Nam awarded NASA Early Career Faculty funding

9/20/2016

 
Assistant Professor SungWoo Nam has won a NASA Early Career Faculty Award for his research, “Corrugated Two-dimensional Material Enabled Flexoelectricity for Cryogenic Actuator Technology.”
 
The Early Career Faculty component of NASA’s Space Technology Research Grants Program awards grants to outstanding young faculty researchers. The three-year funding is awarded based on the theoretical feasibility of ideas and approaches that are critical to making science, space travel, and exploration more effective, affordable, and sustainable. 
 
“With the support of the NASA Early Career Faculty award, I am excited to explore flexoelectricity of crumpled 2D semiconductors for advanced cryogenic actuators. This new phenomenon, which was largely unexplored in bulk semiconductors, will not only enable new scientific understanding of strain-gradient induced polarization of crumpled 2D semiconductors, but also bring significant improvements to performance and reliability of next-generation cryogenic actuators,” said Nam.
 
Next-generation cryogenic actuator technology (CAT) calls for a wide range of operating temperatures, from -296 °C (liquid helium) to 116 °C (max on moon surface). Achieving such a wide range is challenging for conventional piezoelectric actuators because at low temperatures, piezoelectric coefficient will drastically decay, and at high temperatures (near the Curie temperature) the devices will be depolarized and completely inoperable.

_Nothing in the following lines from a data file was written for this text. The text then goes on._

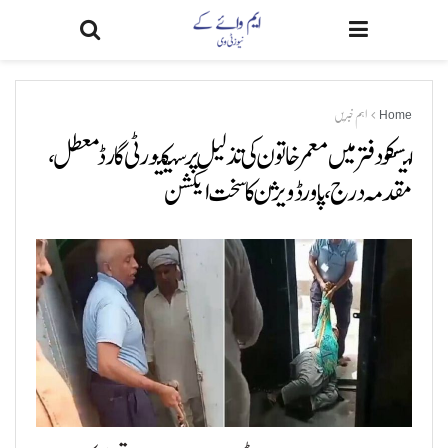
Home
اہم خبریں
لیسکو دفتر میں معمر خاتون کی تذلیل پر سیکیورٹی گارڈ معطل،
مقدمہ درج، پاور ڈویژن کا سخت ایکشن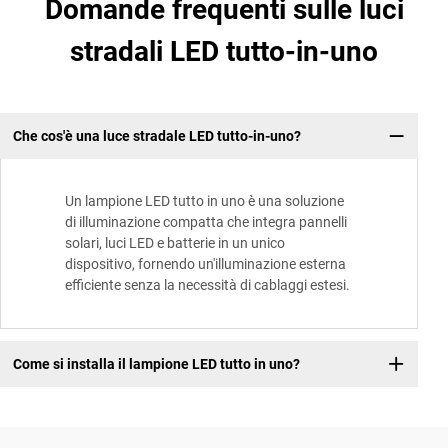
Domande frequenti sulle luci
stradali LED tutto-in-uno
Che cos'è una luce stradale LED tutto-in-uno?
Un lampione LED tutto in uno è una soluzione
di illuminazione compatta che integra pannelli
solari, luci LED e batterie in un unico
dispositivo, fornendo un'illuminazione esterna
efficiente senza la necessità di cablaggi estesi.
Come si installa il lampione LED tutto in uno?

These performance degradations are especially problematic for conventional polycrystalline piezoelectric materials. 
 
Nam earned his PhD in applied physics in 2011 from Harvard University, and was a postdoctoral fellow at the University of California, Berkeley, before joining MechSE in the fall 2012. 
 
His research program at Illinois is focused on multifunctional engineered nanomaterials and devices. In particular, his laboratory focuses on nano-engineering graphene and two-dimensional materials-based nanostructures and devices for multifunctionality.